Best Practices for Teachers

The Writing Institute plans to develop this page of the website over the next three years. Below you will find some best practices for teachers to use in order to create an inclusive classroom for all students, including writers with disabilities. This is a dynamic area where a lot of scholars are working. We have included sources for these practices at the bottom of the page (match the numbers at the end of the practice to the source below).

Craft an inclusivity statement and position it at the beginning of your syllabus.

Crafting a thoughtful syllabus statement can set the tone for your class and let students know your attitude toward disability.  It can also reveal your approach to teaching students with disabilities. We have collected some examples for you to browse. While some of the sample statements on our list reflect an approach based on Universal Design, others reflect an approach which prioritizes a one-on-one, collaborative relationship with the professor. 

At the beginning of the class, encourage students to talk to you individually about disabilities and life circumstances.

By letting students know that you are open, flexible, and interested, they will be more forthcoming about their learning needs and ways you can make your classroom more accessible as the term goes on. When you meet with them, ask students what you can do instead of making assumptions about what will work best for them. Above all, listen! (1)

At the beginning of the class, make your own learning needs known. 

Telling students about your learning style will create an atmosphere where conversations about accessibility are welcome (2). This might mean disclosing your own disabilities to students, or it might mean a more general conversation about how spacial and interpersonal practices might best accommodate your teaching style.

Where possible, reduce policy language on your syllabus. Relocate information that can come later in the semester from the syllabus to other documents. Use hyperlinks. 

Psychologists have demonstrated that students ignore information they think they can find elsewhere, and that they pay less attention to syllabi as the semester goes on.  Accordingly, the rhetoric and composition scholar Anne-Marie Womack recommends that the syllabus be “appealing, legible, and navigable.” Try to include only what is necessary. (3)

Make online chat available in addition to in-person office hours. 

Some students may find the intensity of a one-on-one meeting difficult, especially if they are unfamiliar with the professor’s style. Making yourself available via chat makes it more likely that students with specific disabilities will be able to communicate with you about coursework. (2)

Offer to meet students in more accessible locations and to conference via Zoom, chat function, or email.

Even if your office is in a physically accessible location, students with specific disabilities may not be able to process information and/or express themselves effectively in all kinds of spaces. Offer to meet students in spaces that are accessible for them. For students with autism, for example, the level of noise and other stimuli may be distracting or overwhelming. (4)

Incorporate disability into the course content.

Consider ways to incorporate disability history or disability theory into the course content. Disability can function as a form of insight. It can foreground issues of power and privilege that often go uninterrogated. (4)

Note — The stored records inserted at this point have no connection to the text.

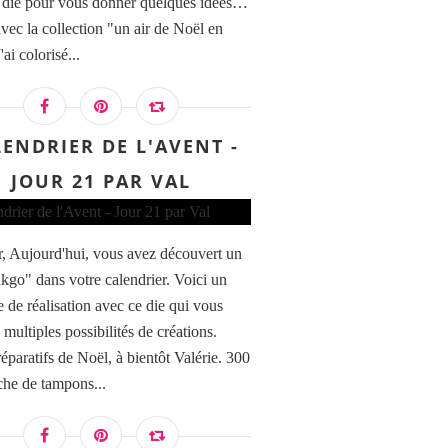
 die pour vous donner quelques idées…
avec la collection "un air de Noël en
'ai colorisé...
ENDRIER DE L'AVENT -
JOUR 21 PAR VAL
, Aujourd'hui, vous avez découvert un
nkgo" dans votre calendrier. Voici un
 de réalisation avec ce die qui vous
 multiples possibilités de créations.
éparatifs de Noël, à bientôt Valérie. 300
che de tampons...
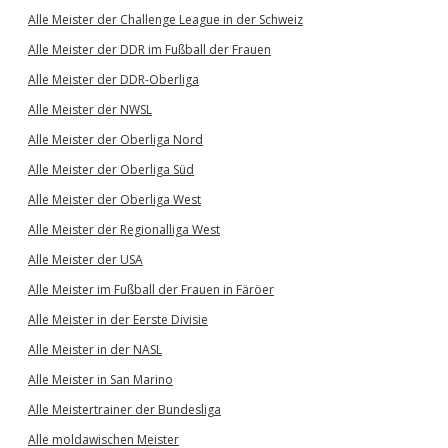
Alle Meister der Challenge League in der Schweiz
Alle Meister der DDR im Fußball der Frauen
Alle Meister der DDR-Oberliga
Alle Meister der NWSL
Alle Meister der Oberliga Nord
Alle Meister der Oberliga Süd
Alle Meister der Oberliga West
Alle Meister der Regionalliga West
Alle Meister der USA
Alle Meister im Fußball der Frauen in Färöer
Alle Meister in der Eerste Divisie
Alle Meister in der NASL
Alle Meister in San Marino
Alle Meistertrainer der Bundesliga
Alle moldawischen Meister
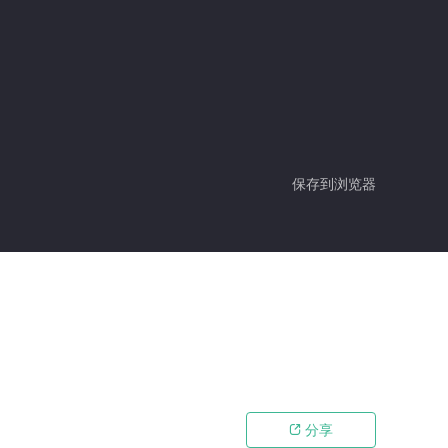
保存到浏览器
分享

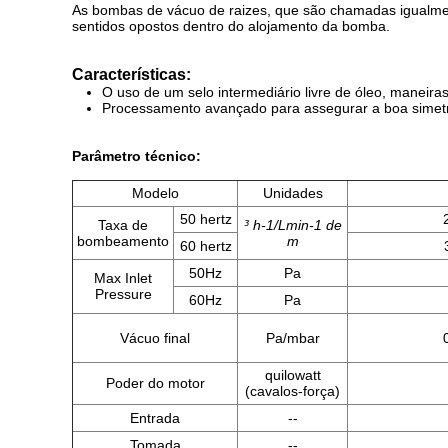
As bombas de vácuo de raizes, que são chamadas igualment
sentidos opostos dentro do alojamento da bomba.
Características:
O uso de um selo intermediário livre de óleo, maneira
Processamento avançado para assegurar a boa simetria
Parâmetro técnico:
Modelo
Unidades
50 hertz
Taxa de
³ h-1/Lmin-1 de
bombeamento
m
60 hertz
50Hz
Pa
Max Inlet
Pressure
60Hz
Pa
Vácuo final
Pa/mbar
quilowatt
Poder do motor
(cavalos-força)
Entrada
--
Tomada
--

Assign readings written by disabled people.

One good way to make disability visible is to assign readings written by people who have disabilities. The disability movement’s slogan is, “Nothing about us, without us.” A first-person account of living with a disability can demystify that disability and make it less likely that disabled people will become objects of pity or fear. By foregrounding the lived experiences of people who are physically and/or neurologically diverse, it can also reduce stigma. (5)

Include varied assignment genres.

By asking students to compose in different genres, you are more likely to build on their strengths, expand their rhetorical capacities, and engage their interest. Assignment genres may include book reviews, editorials, persuasive essays, research reports, public ad campaigns, journal entries, project proposals, and personal responses. (6)

Assign multimodal exercises and assignments.

Allow students to work in print, sound, or video. (2). Digital Media and Pedagogy (DMAP) at Pitt has collected a variety of multimodal assignments for you to explore.

Provide specific criteria for assignments.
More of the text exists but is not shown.